(TASK STATEMENT): Among the entries below, find the line with "INFOS PRATIQUES [button] (386, 79)", then quote it and each following line up to and including the line with "[Gironde - Le Département] (384, 1753)", and nothing else.

Pixel coordinate grounding data:

◇ ◇ ◇ ◇ ◇

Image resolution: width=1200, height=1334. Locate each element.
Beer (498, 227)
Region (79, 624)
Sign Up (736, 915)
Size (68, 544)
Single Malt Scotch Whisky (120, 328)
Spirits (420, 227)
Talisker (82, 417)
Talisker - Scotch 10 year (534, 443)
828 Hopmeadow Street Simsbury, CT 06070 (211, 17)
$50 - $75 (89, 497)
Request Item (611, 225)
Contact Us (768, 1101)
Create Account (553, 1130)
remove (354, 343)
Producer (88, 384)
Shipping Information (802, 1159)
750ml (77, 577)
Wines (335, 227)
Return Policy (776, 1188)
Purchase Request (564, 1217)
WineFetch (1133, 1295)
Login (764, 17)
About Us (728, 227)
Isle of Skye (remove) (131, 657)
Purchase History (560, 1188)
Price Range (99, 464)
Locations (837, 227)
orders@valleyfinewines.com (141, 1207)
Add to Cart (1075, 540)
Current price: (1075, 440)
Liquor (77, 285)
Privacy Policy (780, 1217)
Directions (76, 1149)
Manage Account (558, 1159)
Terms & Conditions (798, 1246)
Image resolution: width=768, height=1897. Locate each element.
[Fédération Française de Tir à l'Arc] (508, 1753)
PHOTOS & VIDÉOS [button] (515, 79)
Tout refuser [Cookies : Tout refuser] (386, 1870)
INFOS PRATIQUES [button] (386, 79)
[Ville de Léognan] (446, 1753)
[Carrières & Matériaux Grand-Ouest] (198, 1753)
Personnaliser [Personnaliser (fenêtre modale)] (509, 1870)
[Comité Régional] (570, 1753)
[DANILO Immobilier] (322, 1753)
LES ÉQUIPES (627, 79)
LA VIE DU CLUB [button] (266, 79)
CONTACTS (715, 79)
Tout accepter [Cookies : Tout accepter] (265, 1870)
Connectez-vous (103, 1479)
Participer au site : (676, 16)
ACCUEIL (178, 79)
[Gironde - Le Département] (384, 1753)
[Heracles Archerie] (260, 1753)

◇ ◇ ◇ ◇ ◇

(RESPONSE):
INFOS PRATIQUES [button] (386, 79)
[Ville de Léognan] (446, 1753)
[Carrières & Matériaux Grand-Ouest] (198, 1753)
Personnaliser [Personnaliser (fenêtre modale)] (509, 1870)
[Comité Régional] (570, 1753)
[DANILO Immobilier] (322, 1753)
LES ÉQUIPES (627, 79)
LA VIE DU CLUB [button] (266, 79)
CONTACTS (715, 79)
Tout accepter [Cookies : Tout accepter] (265, 1870)
Connectez-vous (103, 1479)
Participer au site : (676, 16)
ACCUEIL (178, 79)
[Gironde - Le Département] (384, 1753)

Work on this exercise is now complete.